In dorm 8 with me were a violinist and a pianist who remain to this day two of my closest friends. Dorin, a prodigiously talented Transylvanian violinist on his maiden voyage away from home, didn’t speak a word of English but smiled with relentless positivity, and kept under his bed what appeared to be a wartime’s supply of Romanian brand cola, popcorn and sweets. I thought him so brave, so decided I should be too.

Then there was Ilan. Up until that point I’d never knowingly met a Jewish person before, Fort William not exactly recognised as a cultural melting pot then or now (even in comparison to a classical music summer camp). Here was my first example, and I liked what I saw. Boy, could he play the piano! We’d spend break times either sight-reading sonatas or contesting epic table tennis battles the likes of which hadn’t yet been witnessed by mankind. Soon I’d visit his home in London, where his family often acted in mysterious ways, such as singing round the dinner table of a Friday evening or raising voices and arms in heated debate over the most mundane of situations. That first time, we ate salad after the main meal. I took this to be Judaic law, only to later learn they’d just forgotten to serve it. When I went up to the Big Smoke to study I decided to live just down the road, and still do.

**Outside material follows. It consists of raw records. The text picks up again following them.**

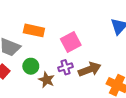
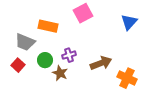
pink square: (71, 42) -> (83, 13), moved
purple cross: (65, 67) -> (69, 55), moved

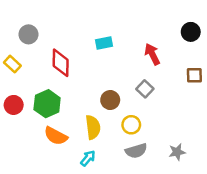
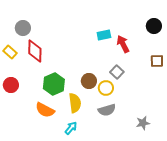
cyan rectangle: (104, 43) -> (104, 35), moved
red diamond: (61, 63) -> (35, 51), moved
green hexagon: (47, 104) -> (54, 84), moved
yellow circle: (131, 125) -> (106, 88), moved
gray semicircle: (136, 151) -> (107, 110), moved

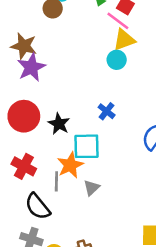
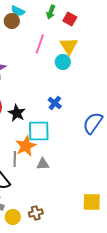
pink line: (118, 21) -> (40, 44), moved, turned 72
yellow triangle: (124, 40) -> (69, 46), turned -42
gray triangle: (92, 188) -> (43, 164), turned 40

Earlier this year, Ilan married an Israeli girl, and emigrated to the land of milk and honey (but not his mother’s legendary cheesecake). The nature of our on-the-road string quartet career, with concerts organised far in advance, meant, to my deep sadness, that I could not attend their wedding. As fate would have it, it’s only a few months later, and the Castalians are on a flight to Ben Gurion International Airport, Israel.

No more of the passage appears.